Sentner recalls that description would have applied to him the day his insurance agent tried to "coerce" him not to file a claim after a washing machine connection hose burst, causing about $9,000 damage to his home.

"I didn't react too well to this form of menace because I have insurance to cover this type of contingency," said the veteran of Omaha Beach and the Battle of the Bulge.

The company's complaint was that Sentner had filed claims twice in the previous two years because of separate weather-related accidents. The first, which came after his patio roof collapsed in the blizzard of 1996, amounted to $1,200. Another, the result of a flash flood in 1997, came to $400.

Sentner said he filed an $8,500 claim for the washing machine incident despite the agent's warning that the company has a policy of "three strikes and you're out."

Two months later, the company refused to renew his policy.

According to Larsen, homeowners who lose their coverage often have to pay hundreds of dollars more for a new policy.

Under the legislation, Sentner's two weather-related accidents could not have been held against him. The bill would also apply to auto insurance, forbidding companies to terminate coverage because of one or two claims within three years for accidents in which the customer was not at fault.

Last week, insurance industry lobbyists told the House committee they could support the bill if certain amendments were added.

For insurers, the appeal of the bill is that it could undo some of the more onerous effects of a 1987 Maryland Court of Special Appeals decision.

In the case of Crumlish vs. Insurance Commissioner, the court held that insurance companies could not decline to renew a policy unless they had statistical evidence to back up their decisions.
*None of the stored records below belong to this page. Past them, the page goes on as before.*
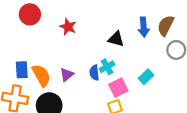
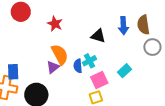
brown semicircle: (166, 26) -> (143, 25), turned -36
blue rectangle: (22, 70) -> (13, 72), moved
orange semicircle: (41, 75) -> (60, 54), moved

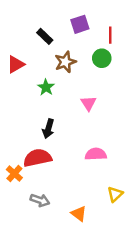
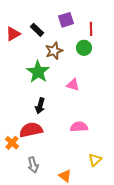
red triangle: (16, 64) -> (13, 34), moved
green star: (46, 87) -> (38, 72), size x1.6
pink triangle: (88, 103) -> (73, 85), turned -40
gray arrow: (40, 200) -> (33, 165), turned 56

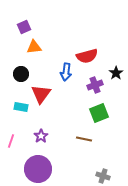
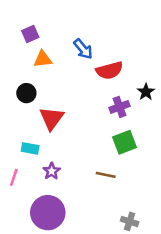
blue arrow: (66, 72) -> (83, 49), moved, turned -48
cyan rectangle: (21, 107) -> (30, 148), moved

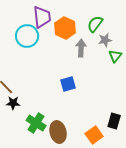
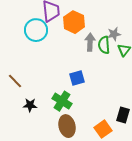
green semicircle: (95, 24) -> (104, 45), moved, turned -42
black star: (13, 103) -> (30, 105), moved
green cross: (36, 123) -> (62, 101), moved

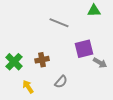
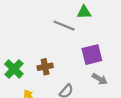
green triangle: (94, 11) -> (84, 12), moved
gray arrow: (100, 63) -> (100, 79), moved

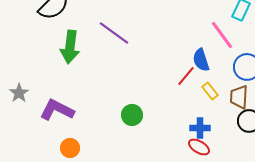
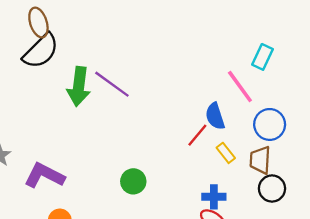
green arrow: (70, 47) -> (79, 87), moved

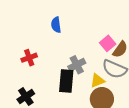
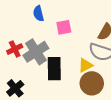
pink square: (108, 43) -> (64, 27), moved, turned 35
gray cross: (77, 65) -> (36, 52), moved, size x1.4

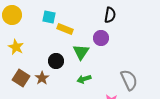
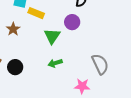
black circle: (56, 61) -> (15, 67), moved
brown star: (42, 78) -> (13, 29), moved

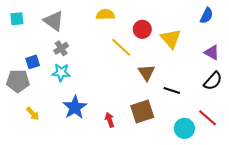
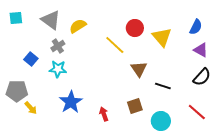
yellow semicircle: (105, 15) -> (78, 26), moved, turned -30
blue semicircle: (207, 16) -> (196, 27), moved
blue square: (33, 62) -> (31, 59), turned -32
gray pentagon: (18, 81) -> (17, 91), moved
brown square: (142, 111) -> (135, 106), size x0.7
cyan circle: (184, 128) -> (161, 121), moved

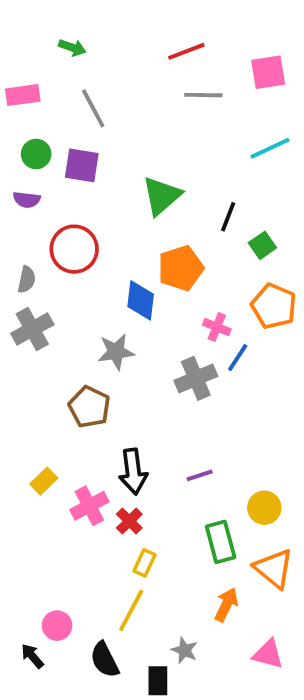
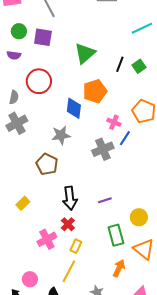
green square: (262, 245) -> (139, 66), moved
pink cross: (89, 506) -> (47, 239), moved

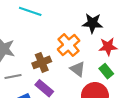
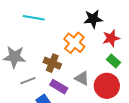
brown cross: (42, 62) -> (52, 63), turned -36
gray triangle: (78, 69) -> (82, 78), moved

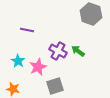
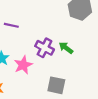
gray square: (55, 86) -> (56, 85), moved, turned 30

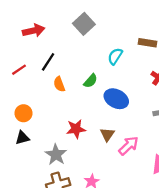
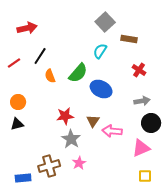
gray square: (84, 24) -> (105, 22), moved
green semicircle: (91, 81) -> (78, 73), size x1.5
pink arrow: (129, 146) -> (112, 131), turned -132
gray star: (56, 155) -> (71, 139), moved

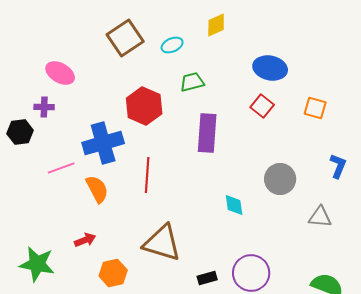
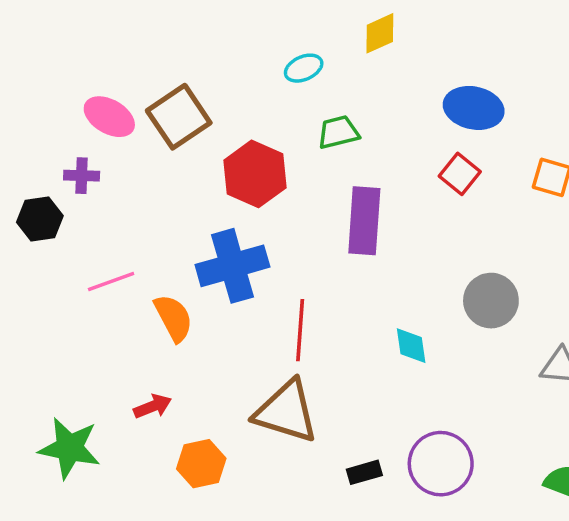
brown square: (125, 38) -> (179, 117), moved
blue cross: (103, 143) -> (232, 266), moved
red line: (147, 175) -> (300, 330), moved

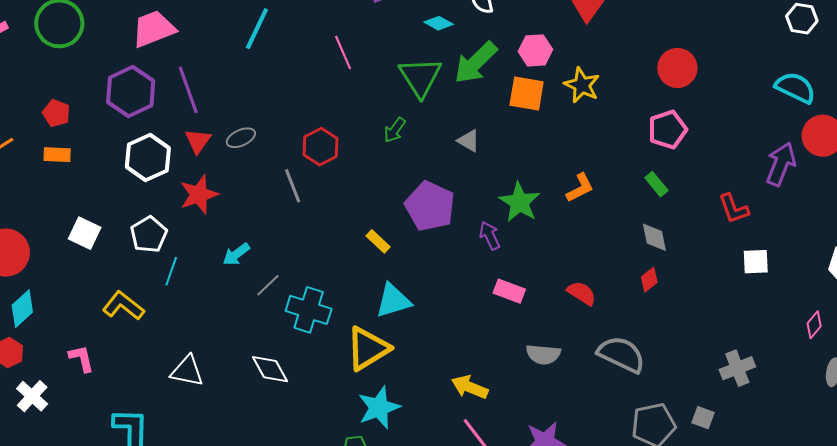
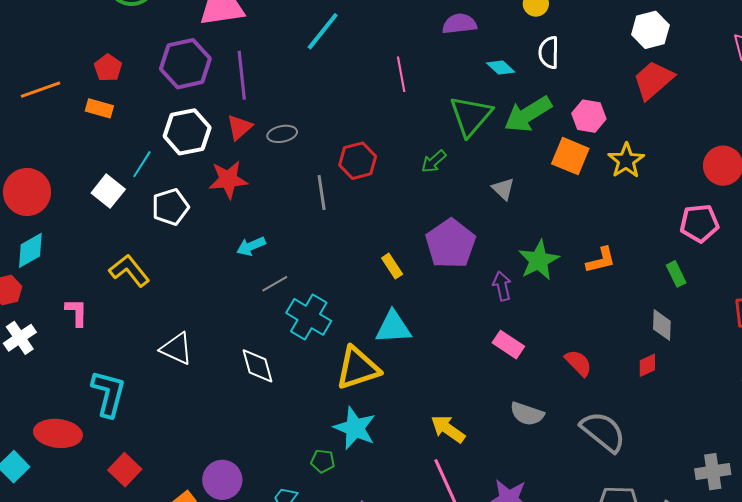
cyan line: (171, 271) -> (142, 164), moved
cyan star: (379, 408) -> (355, 428), turned 30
Minor Carter, a lobbyist for the Maryland Association of Mutual Insurance Companies, said the ruling has led to some cases that violate common sense.

He noted the example of a customer whose German shepherd attacked and killed a pit bull, resulting in a claim that led the company to tell the owner he had to get rid of the dog to get the policy renewed.
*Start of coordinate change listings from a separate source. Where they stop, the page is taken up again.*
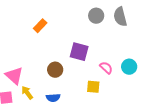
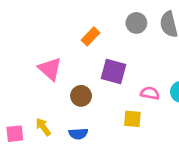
orange rectangle: (40, 26) -> (90, 36), moved
pink semicircle: (106, 68) -> (150, 93), turned -32
pink triangle: (14, 76) -> (50, 69), moved

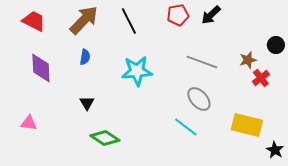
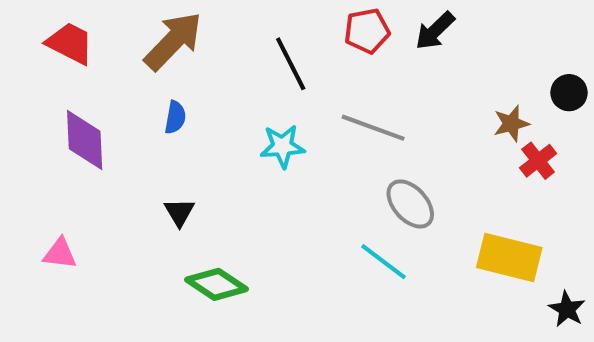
black line: (129, 21) -> (291, 64), moved
gray line: (202, 62) -> (373, 128), moved
cyan star: (137, 71) -> (282, 146), size x0.7

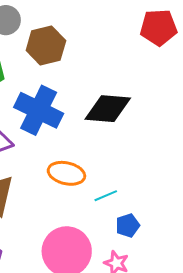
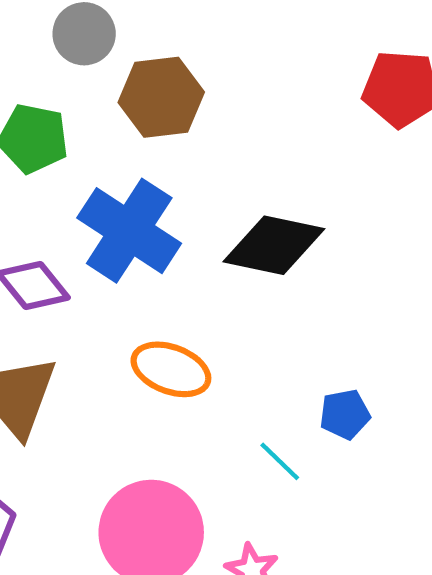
cyan line: (106, 196) -> (280, 461), moved, turned 60
blue pentagon: (128, 225) -> (345, 414), moved

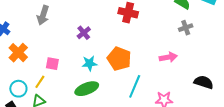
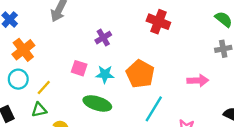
pink square: (52, 64) -> (79, 68), moved
cyan circle: (18, 89) -> (18, 79), moved
green ellipse: (87, 89) -> (97, 103), turned 30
Carter said that when the customer appealed, a hearing examiner ruled against the company because it could offer no specific studies showing that vicious dogs are likely to attack again.
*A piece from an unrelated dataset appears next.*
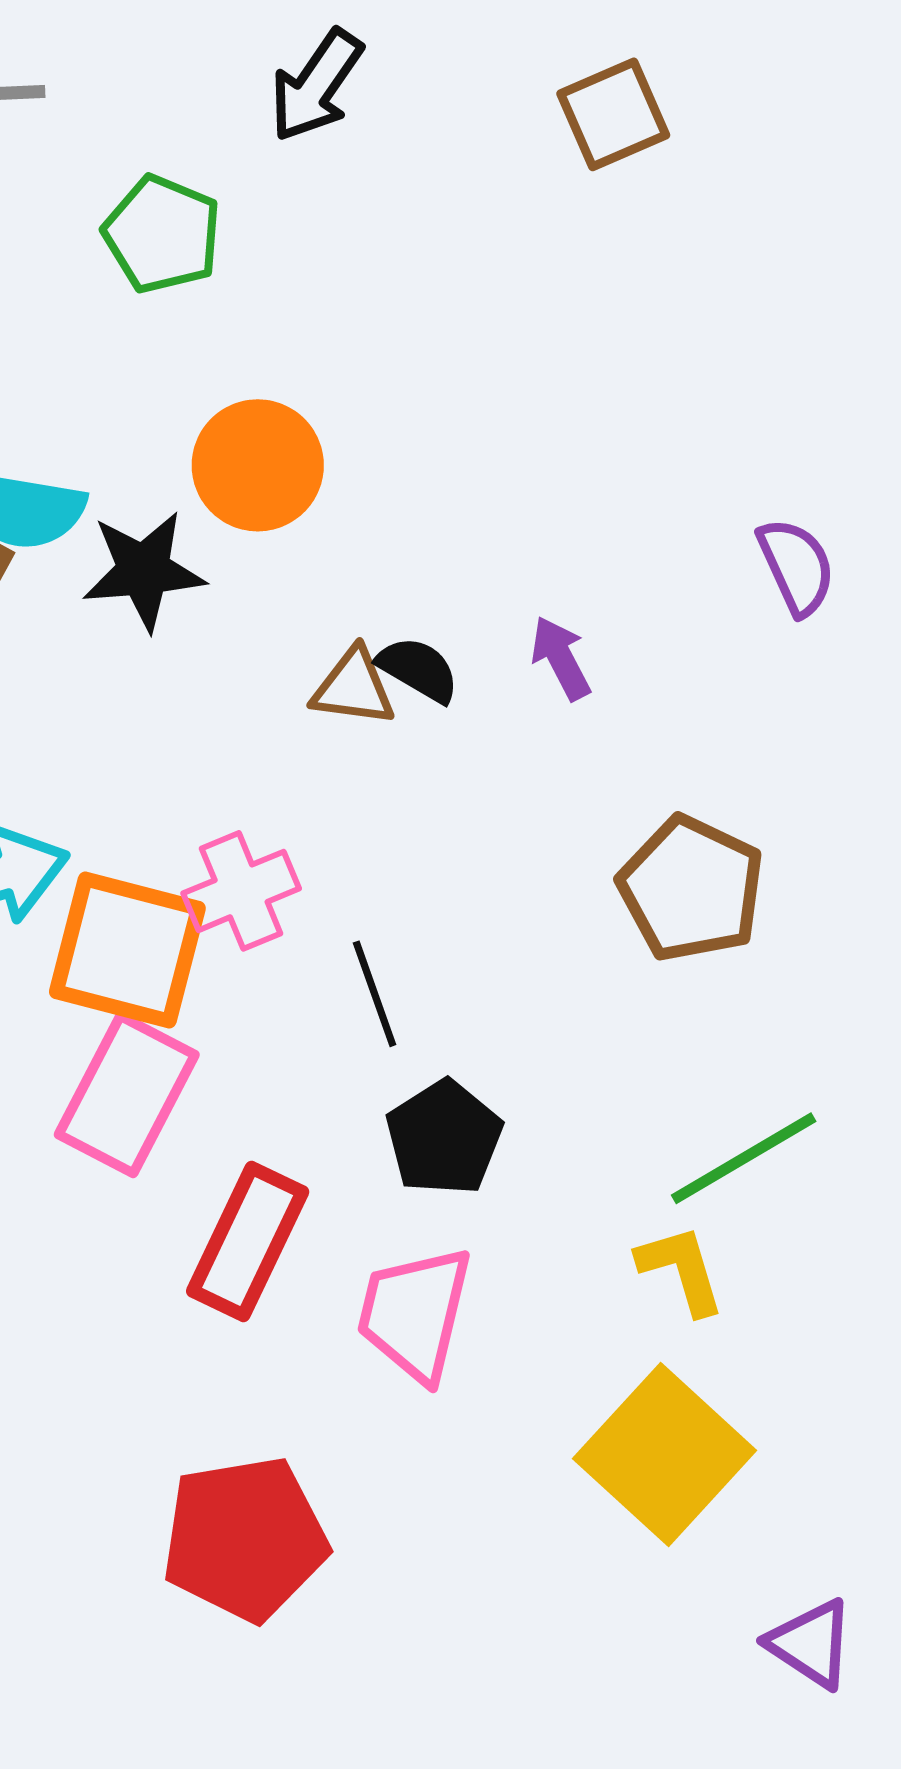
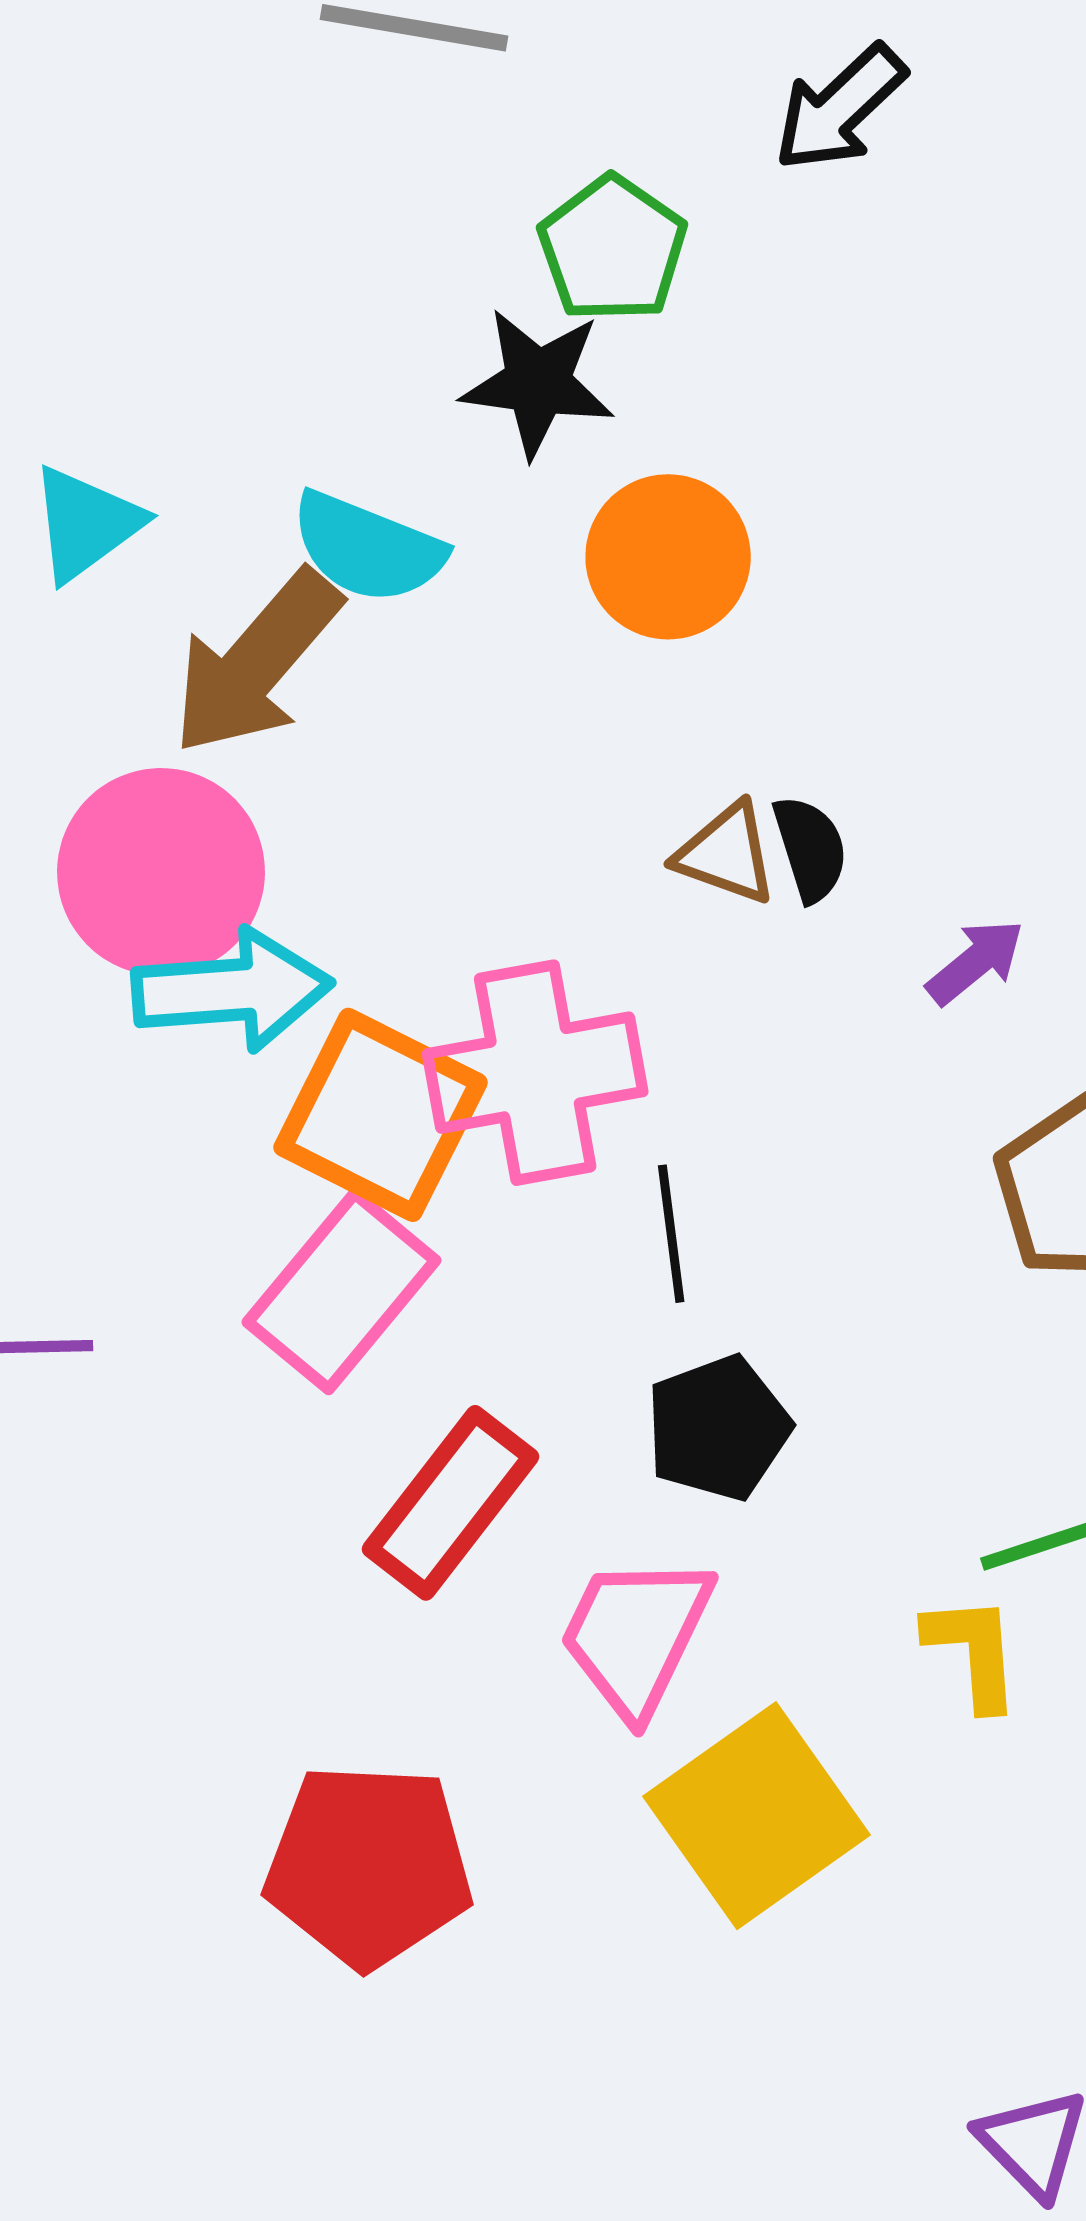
black star: (144, 571) -> (538, 383), moved
purple arrow: (561, 658) -> (975, 962), moved, turned 66
black semicircle: (418, 669) -> (810, 849), turned 30
pink cross: (241, 891) -> (535, 1073), size x1.5
yellow square: (665, 1454) -> (757, 1816), moved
Larsen said he, too, has become disenchanted with the Crumlish decision because it has sometimes been used against consumers by companies noting questionable studies. "Crumlish has kind of been flopped on its head. It was meant to be a shield and it was turned into a sword," he said.

The commissioner said he would like to see a bill that couples the new consumer protections with some exceptions to Crumlish that would let insurers end coverage without delay under certain circumstances.

In its present form, the bill would give the commissioner the authority to spell out those exceptions by regulation. But Larsen said he was open to the idea of putting those provisions in the law -- a protection the companies say they prefer.

The bill, sponsored by Del. Mary Ann Love, has important support from Del. Michael E. Busch, a fellow Anne Arundel Democrat who chairs the Economic Matters Committee. Busch said he and Larsen have been working closely on the issue since early in the legislative session.

The status quo, Busch said, is "unfair to consumers and unfair to the industry." He expressed optimism that language can be worked out in time for the House to pass the bill and send it to the Senate.

As for Sentner, his problems with his insurance company have been resolved.

Instead of spending more money for less coverage under a new policy, he complained to the insurance commissioner, the attorney general and his state senator. After an Insurance Administration investigation, the company backed down and extended his coverage, Sentner said.

"I don't like to get pushed around," he said. "I didn't get pushed around in combat, and I won't get pushed around now."